Putra Minang Satria Efendi Tuanku Kuniang Ramaikan Bursa Pemilihan Ketua Umum PB PMII

Satria Efendi saat menyerahkan berkas pendaftaran calon ketua umum PB PMII (foto: istimewa)

MONITOR, Jakarta – Organisasi Kepemudaan dan Mahasiswa (OKP) Pergerakan Mahasiswa Islam Indonesia atau PMII akan menggelar Kongres XX dimana salah satu agendanya adalah pemilihan ketua umum PB PMII. Kongres XX organisasi yang memiliki akar sejarah kuat dengan NU itu bakal digelar di Balikpapan, Kalimantan Timur pada 13-16 April 2020 mendatang.
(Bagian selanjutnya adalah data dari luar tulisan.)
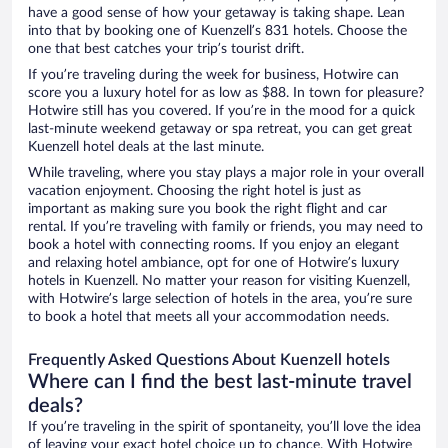
have a good sense of how your getaway is taking shape. Lean
into that by booking one of Kuenzell’s 831 hotels. Choose the
one that best catches your trip’s tourist drift.
If you’re traveling during the week for business, Hotwire can
score you a luxury hotel for as low as $88. In town for pleasure?
Hotwire still has you covered. If you’re in the mood for a quick
last-minute weekend getaway or spa retreat, you can get great
Kuenzell hotel deals at the last minute.
While traveling, where you stay plays a major role in your overall
vacation enjoyment. Choosing the right hotel is just as
important as making sure you book the right flight and car
rental. If you’re traveling with family or friends, you may need to
book a hotel with connecting rooms. If you enjoy an elegant
and relaxing hotel ambiance, opt for one of Hotwire’s luxury
hotels in Kuenzell. No matter your reason for visiting Kuenzell,
with Hotwire’s large selection of hotels in the area, you’re sure
to book a hotel that meets all your accommodation needs.
Frequently Asked Questions About Kuenzell hotels
Where can I find the best last-minute travel
deals?
If you’re traveling in the spirit of spontaneity, you’ll love the idea
of leaving your exact hotel choice up to chance. With Hotwire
Sejumlah bakal calon yang merupakan rekomendasi dari cabang asal dipastikan bakal meramaikan gelaran kongres yang digelar setiap dua tahun sekali setiap periodenya itu. Hingga berita ini diturunkan atau hingga Kamis (13/2/2020) malam sudah 5 orang calon. Masing-masing adalah Rafsan (PMII Ciputat), Abdullah Sukri (PMII Malang), Kaharudin (PMII Jambi) Daud Gerung (PMII Jakarta), dan Satria Efendi (PMII Sumatra Barat).

Salah satu kandidat yang menarik perhatian adalah Satria Efendi Tuanku Kuniang dari Sumatera Barat. Ya, Satria sendiri merupakan Putra Minang sekaligus satu-satunya kandidat doktor yang mendaftar sebagai calon ketua umum PB PMII.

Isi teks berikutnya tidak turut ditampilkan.